Boltzmann puzzled over this a lot, and eventually he hypothesized that the reason time goes forward instead of backward is because the universe started out in a state of low entropy. Only he couldn’t prove it — at that point, the universe was another one of those “it just is” existences, and the notion of it starting at all was considered ludicrous, to say nothing of it starting in a state of low entropy. Poor Boltzmann, who, as I mentioned, was not exactly mentally stable, wound up taking his own life because of the damn Past Hypothesis — without its proof, he thought his life’s work was for naught.
It wasn’t of course. History would show him to be right about atoms and entropy, and about the universe having a starting point. Today, most physicists also believe in the Big Bang Theory, which supports the Past Hypothesis: low energy hot dense speck moves to high energy vast, cooler universe (with massive objects, gravity causes wisps to have higher entropy than clumps). Where physicists today get hung up on is why the universe was a low entropy hot dense speck to begin with, as a high entropy hot expanding speck is a much more probable byproduct of a cosmic explosion.
One possible theory is that the low entropy speck that would become our universe was calved off a high entropy multiverse, and that perhaps the speck only looks low entropy because we don’t know what came before it. If this is true, if entropy moved from high to low to high again, then the arrow of time is really more like a circle, with the distant past butting heads with the distant future.3
Calving aside, the explanation for time going forward relies upon the universe being low-entropy at its incipience, and, at a more base level, upon the Second Law of Thermodynamics being unshakeable. In 2009, a physicist by the name of Lorenzo Maccone decided to shake it up.
Maccone figured out that if you apply the principles underlying quantum mechanics (lol not even going to go there) to larger systems, entropy can decrease for certain phenomena, however — and this is where things get very mind-bendy — the process of decreasing will erase any trail of the phenomena’s having happened. So basically, we could turn back time, but if we did, we wouldn’t remember having done so. And therein lies the answer to my initial question. Not the answer I was hoping for, but, I mean, damn! Physics, man.

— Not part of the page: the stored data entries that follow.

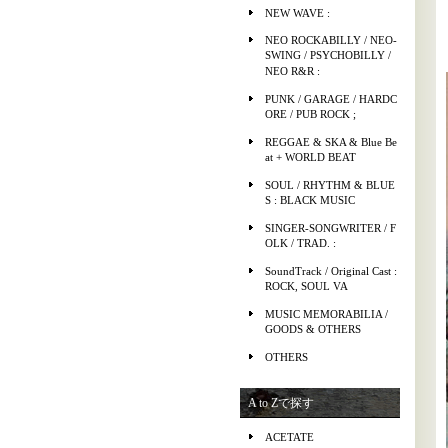
NEW WAVE :
NEO ROCKABILLY / NEO-
SWING / PSYCHOBILLY /
NEO R&R :
PUNK / GARAGE / HARDC
ORE / PUB ROCK ;
REGGAE & SKA & Blue Be
at + WORLD BEAT
SOUL / RHYTHM & BLUE
S : BLACK MUSIC
SINGER-SONGWRITER / F
OLK / TRAD. :
SoundTrack / Original Cast :
ROCK, SOUL VA
MUSIC MEMORABILIA /
GOODS & OTHERS
OTHERS
A to Zで探す
ACETATE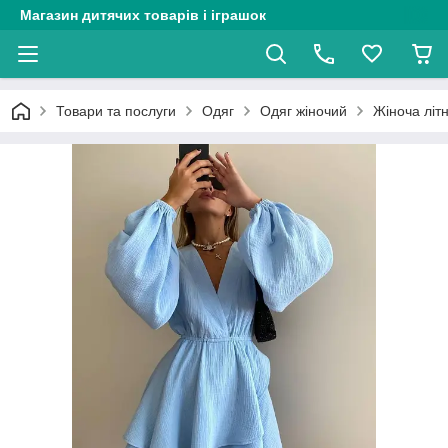
Магазин дитячих товарів і іграшок
Товари та послуги
Одяг
Одяг жіночий
Жіноча літ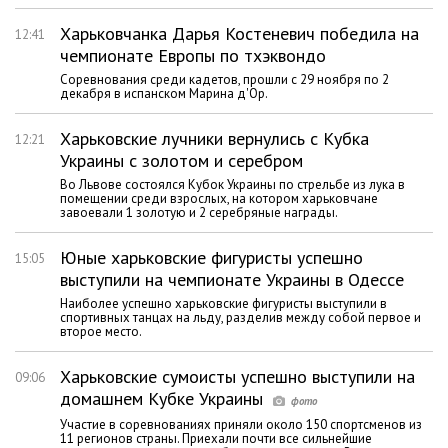
Харьковчанка Дарья Костеневич победила на
12:41
чемпионате Европы по тхэквондо
Соревнования среди кадетов, прошли с 29 ноября по 2
декабря в испанском Марина д'Ор.
Харьковские лучники вернулись с Кубка
12:21
Украины с золотом и серебром
Во Львове состоялся Кубок Украины по стрельбе из лука в
помещении среди взрослых, на котором харьковчане
завоевали 1 золотую и 2 серебряные награды.
Юные харьковские фигуристы успешно
15:05
выступили на чемпионате Украины в Одессе
Наиболее успешно харьковские фигуристы выступили в
спортивных танцах на льду, разделив между собой первое и
второе место.
Харьковские сумоисты успешно выступили на
09:06
домашнем Кубке Украины
Участие в соревнованиях приняли около 150 спортсменов из
11 регионов страны. Приехали почти все сильнейшие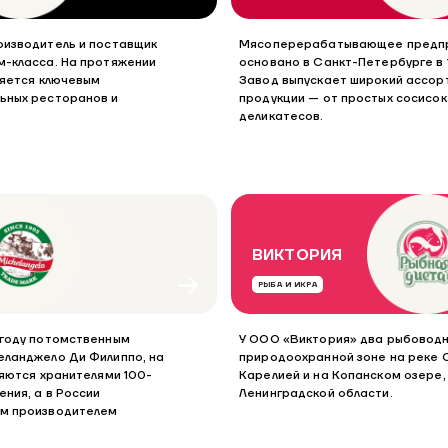
оизводитель и поставщик
Мясоперерабатывающее предпр
м-класса. На протяжении
основано в Санкт-Петербурге в 
ляется ключевым
Завод выпускает широкий ассор
ьных ресторанов и
продукции — от простых сосисок
деликатесов.
ВИКТОРИЯ
РЫБА И ИКРА
 году потомственным
У ООО «Виктория» два рыбоводны
еланджело Ди Филиппо, на
природоохранной зоне на реке С
ляются хранителями 100-
Карелией и на Копанском озере
ния, а в России
Ленинградской области.
ым производителем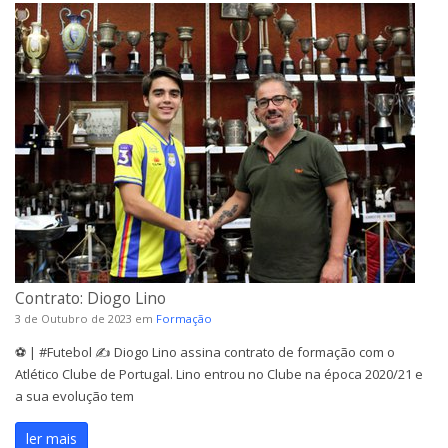
Contrato: Diogo Lino
3 de Outubro de 2023
em
Formação
⚽️ | #Futebol ✍️ Diogo Lino assina contrato de formação com o
Atlético Clube de Portugal. Lino entrou no Clube na época 2020/21 e
a sua evolução tem
ler mais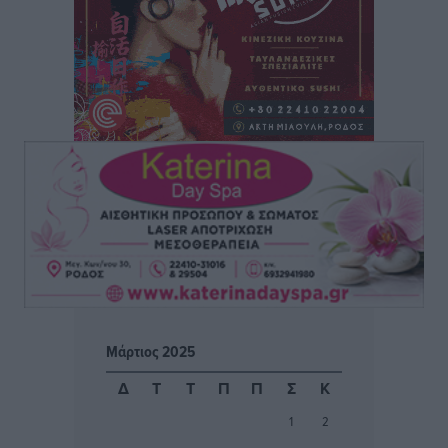
Μαρία Εκμεκτσίογλου: Η πίστη μου είναι το
μεγαλύτερο στήριγμα μου – Το προσκύνημα στην ιερά
Μονή Πανορμίτη
Τοπικές Ειδήσεις
•
πριν 4 ώρες
Ακαθάριστα οικόπεδα: Τι γίνεται όταν ο ιδιοκτήτης
δεν τα καθαρίσει – Πώς κινούνται δήμοι και ΠΣ,
ποιος πληρώνει τον λογαριασμό
Τοπικές Ειδήσεις
•
πριν 4 ώρες
Πού κινούνται οι κρατήσεις last minute σε Ελλάδα
από Γερμανούς
Ειδήσεις
•
πριν 4 ώρες
Μάρτιος 2025
Οδηγός στη Ρόδο τράκαρε σταθμευμένο αυτοκίνητο,
Δ
Τ
Τ
Π
Π
Σ
Κ
παρέσυρε 72χρονο και διέφυγε
1
2
Τοπικές Ειδήσεις
•
πριν 4 ώρες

I’d like to close this post with a shamefaced apology to my physics teacher. Mr. Chiklis, it wasn’t you, it was me. Also, your brother-in-law’s album is … not bad! The “Fame” cover, at least, is worthy of increased entropy.
- It’s v good for my current self that my high school self wasn’t able to read that sentence.
- This, by the way, is the Second Law of Thermodynamics, and I want to say I knew that when I selected it as the title of my first book. Perhaps I did.
- QQ: is philosophy part of advanced physics curricula, and vice-versa?